Charlie Robinson of Best Clean Fireplace Shoppe says whether you have a wood-burning or gas fireplace, it should be inspected and serviced once a year. Homeowners who have a fireplace should also have two other things in the house: a carbon monoxide detector and fire extinguisher.
Follow these other tips from the U.S. Fire Administration and enjoy lots of time in front of the fireplace this winter:
* Have your chimney or wood stove inspected and cleaned annually by a certified chimney specialist.
* Clear the area around the hearth of debris, decorations and flammable materials.
* Leave glass doors open while burning a fire. Leaving the doors open ensures that the fire receives enough air to ensure complete combustion and keeps creosote from building up in the chimney.
* Close glass doors when the fire is out to keep air from the chimney opening from getting into the room.

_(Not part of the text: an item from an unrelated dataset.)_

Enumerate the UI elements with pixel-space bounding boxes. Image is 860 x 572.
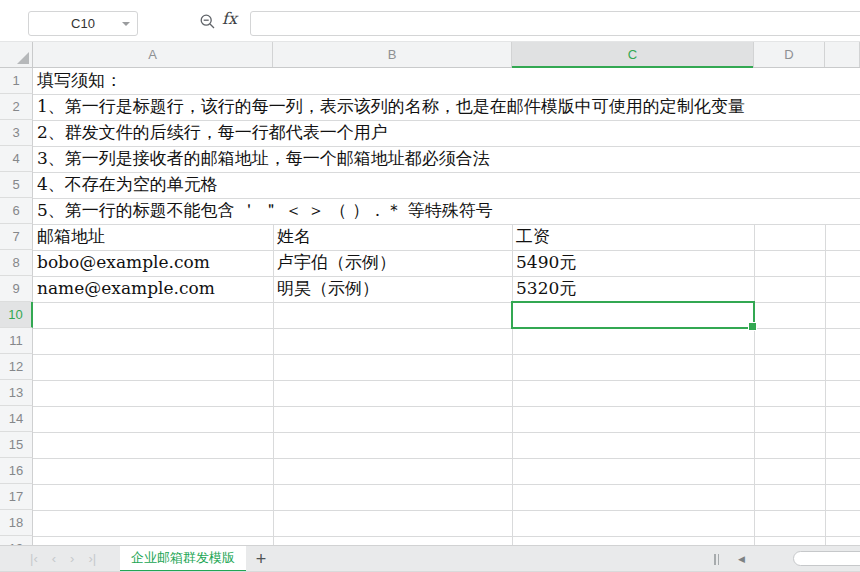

Most glass fireplace doors have a metal mesh screen which should be closed when the glass doors are open. This mesh screen helps keep embers from getting out of the fireplace area.
* Always use a metal mesh screen with fireplaces that do not have a glass fireplace door.
* Keep air inlets on wood stoves open, and never restrict air supply to fireplaces. Otherwise you may cause creosote buildup that could lead to a chimney fire.
* Use fire-resistant materials on walls around wood stoves.
* Never use flammable liquids to start a fire.
* Use only seasoned hardwood. Soft, moist wood accelerates creosote buildup.
* Build small fires that burn completely and produce less smoke.
* Never burn cardboard boxes, trash or debris in your fireplace or wood stove.
* Never leave a fire in the fireplace unattended. Extinguish the fire before going to bed or leaving the house.
* Soak hot ashes in water and place them in a metal container outside your home.
Source: U.S. Fire Administration
Charlie Robinson says that when it comes to choosing wood-burning or gas fire places, it's a matter of customer preference.
With wood fireplaces, you get the old-fashioned ambience, but you also have to stock the wood, which can make a mess, and take the time to build the fire.
"A gas fireplace is automatic," Robinson says. "You push a button and get heat and a good-looking flame."
And if you're using your fireplace to heat your house, you can set a gas fireplace to kick on and off, much like a thermostat.
Heating fires account for 36 percent of residential home fires in rural areas every year.